BEGIN

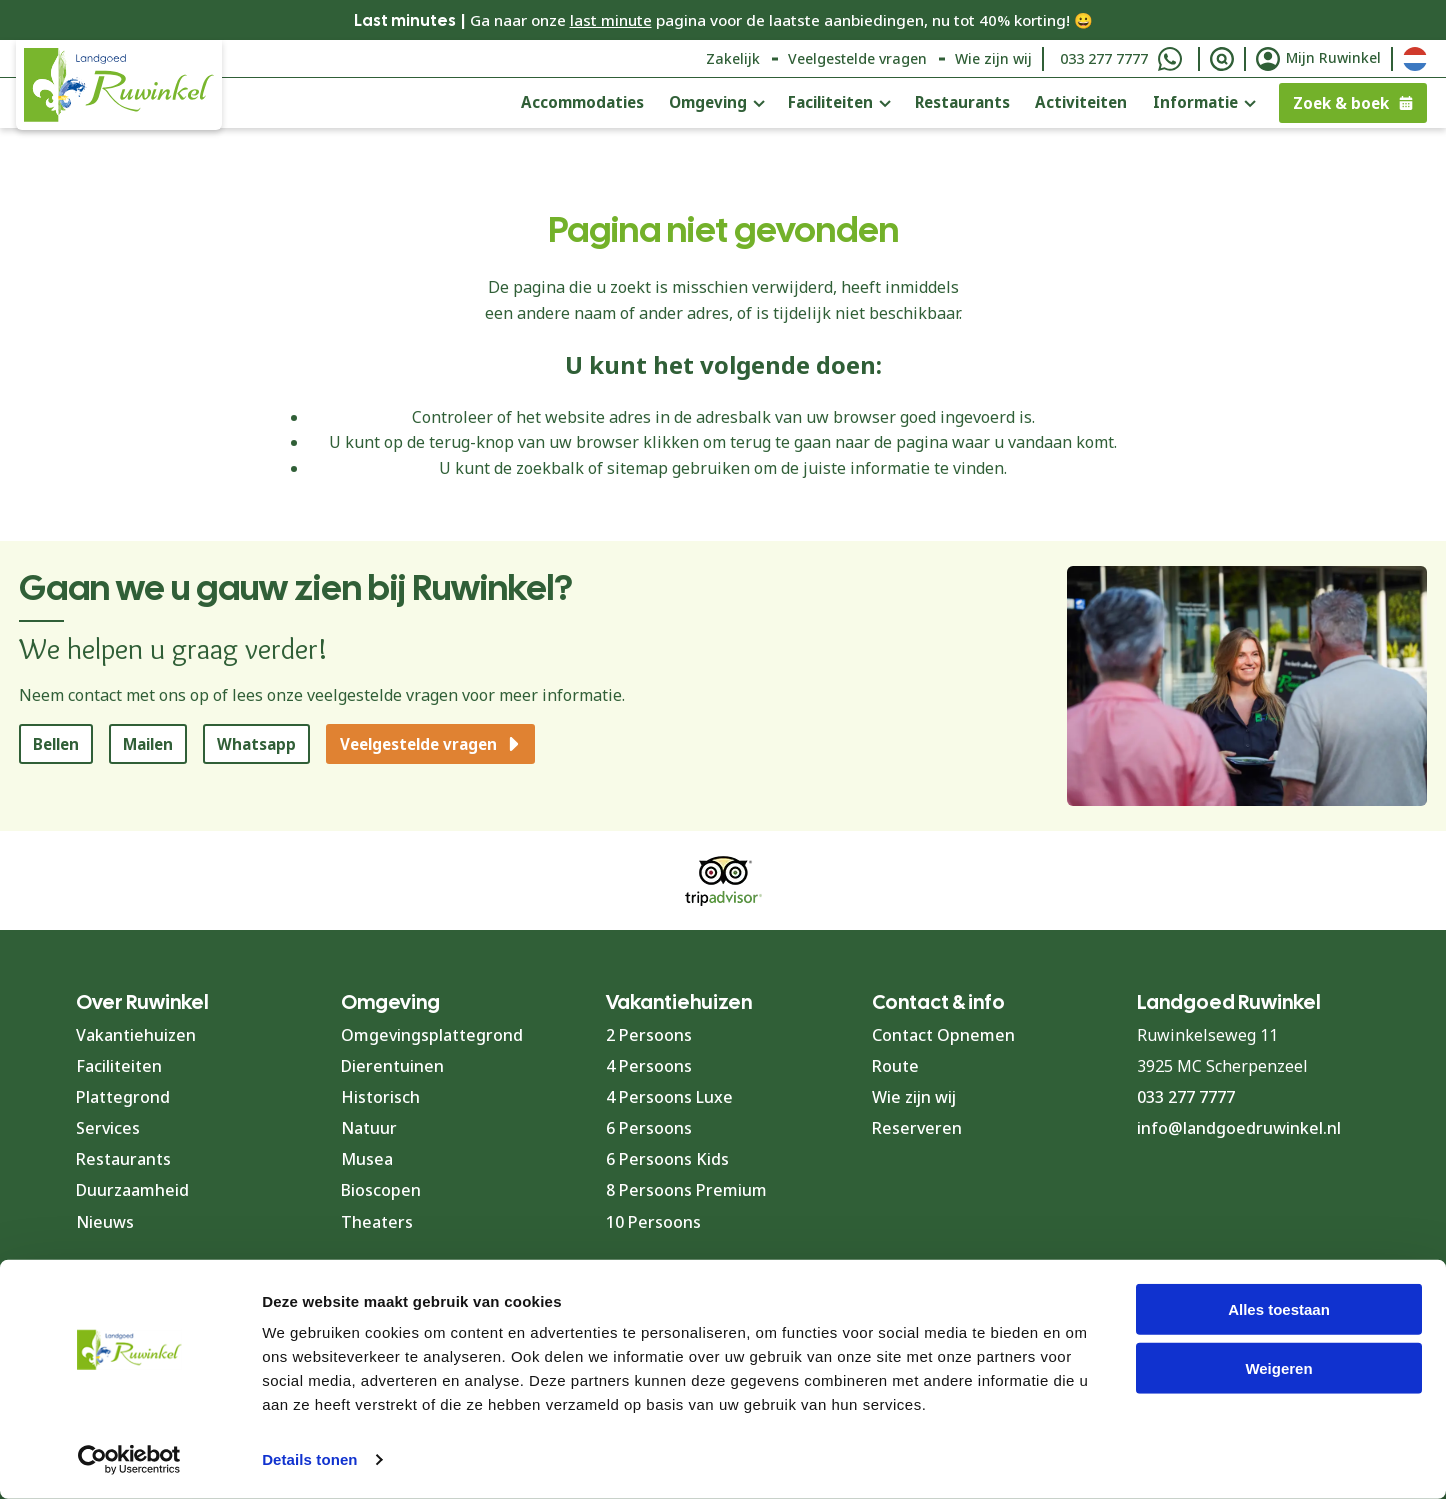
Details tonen (309, 1459)
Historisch (380, 1097)
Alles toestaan (1279, 1309)
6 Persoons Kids (667, 1159)
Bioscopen (381, 1190)
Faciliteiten (830, 102)
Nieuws (105, 1222)
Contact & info (938, 1002)
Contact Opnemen (943, 1035)
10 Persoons (653, 1222)
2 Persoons (649, 1035)
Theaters (377, 1222)
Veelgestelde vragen (857, 58)
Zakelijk (733, 58)
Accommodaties (582, 102)
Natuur (369, 1128)
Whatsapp (256, 744)
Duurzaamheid (132, 1190)
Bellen (56, 744)
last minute (611, 20)
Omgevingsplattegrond (432, 1035)
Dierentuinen (392, 1066)
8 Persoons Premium (686, 1190)
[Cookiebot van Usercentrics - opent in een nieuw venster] (129, 1460)
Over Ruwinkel (142, 1002)
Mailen (148, 744)
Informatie (1195, 102)
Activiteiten (1081, 102)
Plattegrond (123, 1097)
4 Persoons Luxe (669, 1097)
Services (108, 1128)
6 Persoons (649, 1128)
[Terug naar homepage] (119, 85)
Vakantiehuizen (136, 1035)
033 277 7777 (1104, 58)
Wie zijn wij (993, 58)
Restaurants (962, 102)
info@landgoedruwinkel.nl (1239, 1128)
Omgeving (708, 102)
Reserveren (917, 1128)
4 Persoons (649, 1066)
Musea (367, 1159)
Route (895, 1066)
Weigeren (1278, 1368)
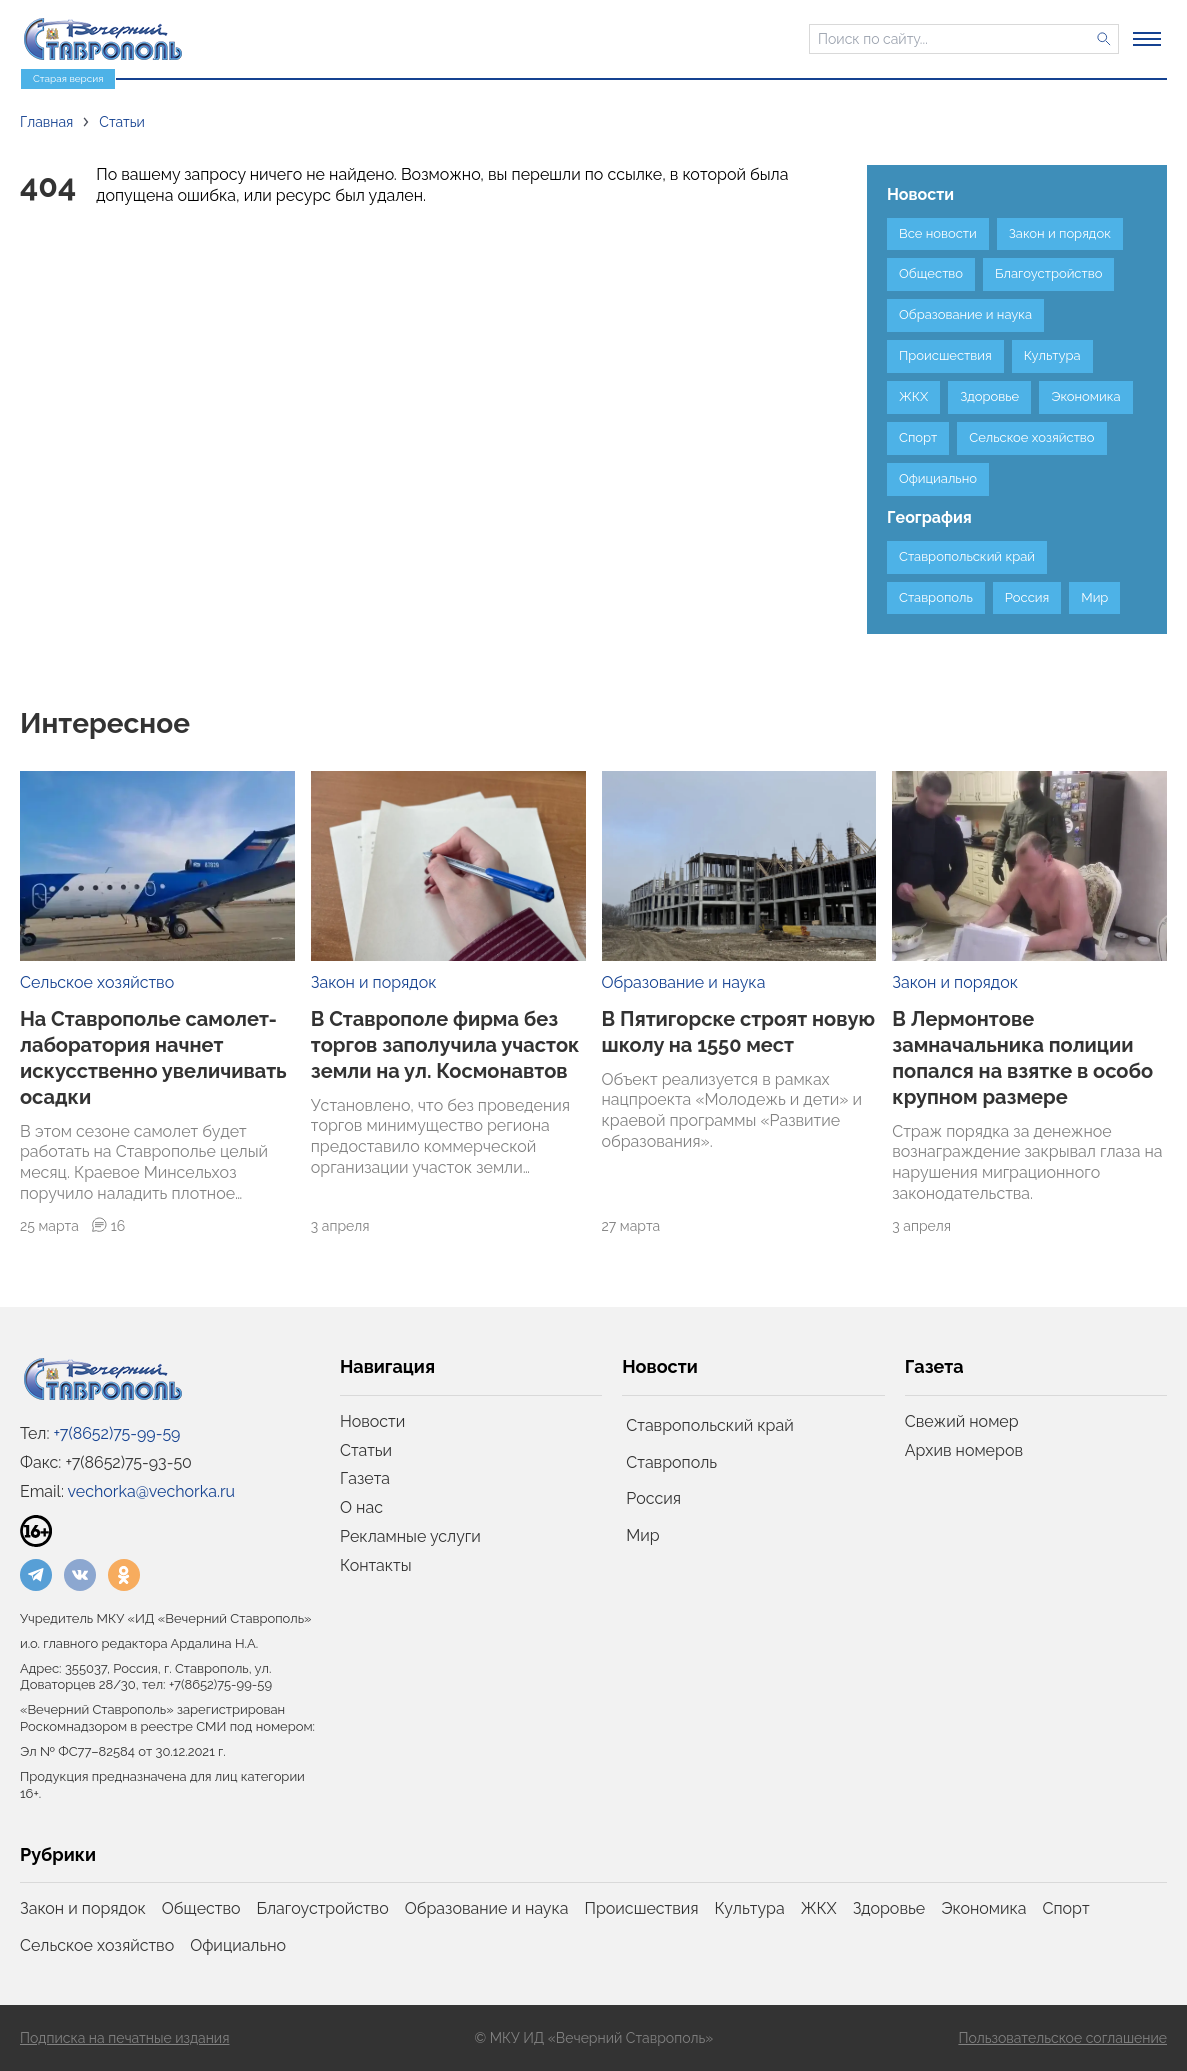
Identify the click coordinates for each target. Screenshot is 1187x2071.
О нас (361, 1507)
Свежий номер (962, 1421)
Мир (642, 1535)
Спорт (1066, 1908)
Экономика (983, 1908)
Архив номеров (964, 1450)
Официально (238, 1945)
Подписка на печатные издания (124, 2038)
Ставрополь (671, 1462)
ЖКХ (819, 1908)
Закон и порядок (374, 982)
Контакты (376, 1565)
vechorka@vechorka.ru (151, 1491)
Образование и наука (684, 982)
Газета (365, 1478)
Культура (750, 1908)
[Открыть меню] (1147, 39)
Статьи (366, 1450)
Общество (201, 1908)
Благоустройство (323, 1908)
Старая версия (68, 78)
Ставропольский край (709, 1425)
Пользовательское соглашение (1062, 2038)
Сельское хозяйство (97, 982)
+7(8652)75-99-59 (117, 1433)
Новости (372, 1421)
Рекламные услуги (410, 1536)
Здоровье (889, 1908)
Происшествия (642, 1908)
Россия (653, 1498)
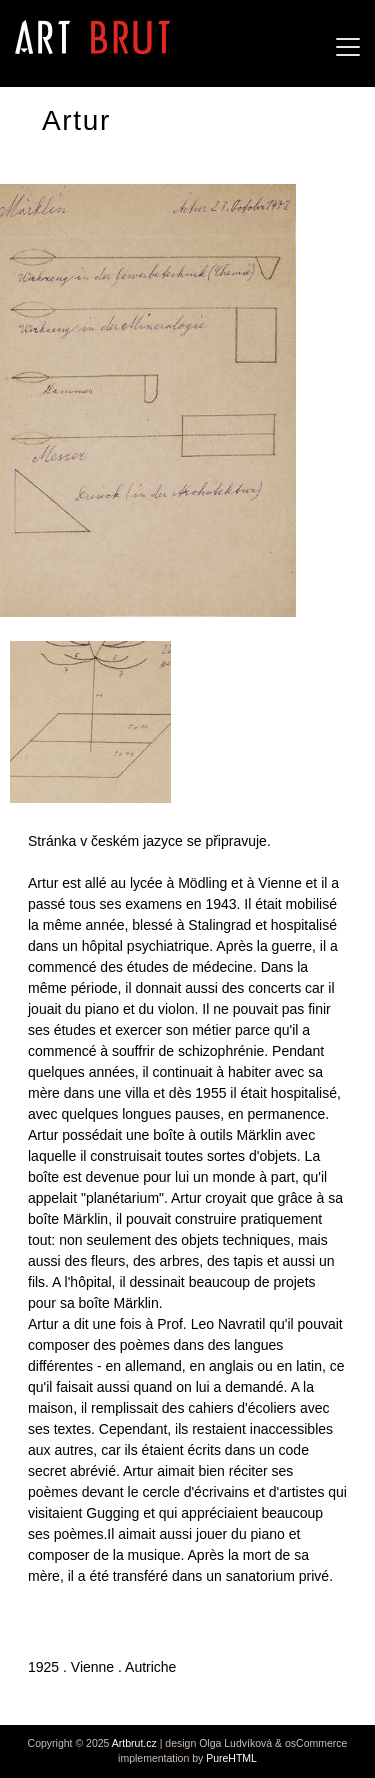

END

Your answer must consist of every line from the listing that holds the string "Persoons".

6 Persoons Kids (667, 1159)
10 Persoons (653, 1222)
2 Persoons (649, 1035)
8 Persoons Premium (686, 1190)
4 Persoons Luxe (669, 1097)
6 Persoons (649, 1128)
4 Persoons (649, 1066)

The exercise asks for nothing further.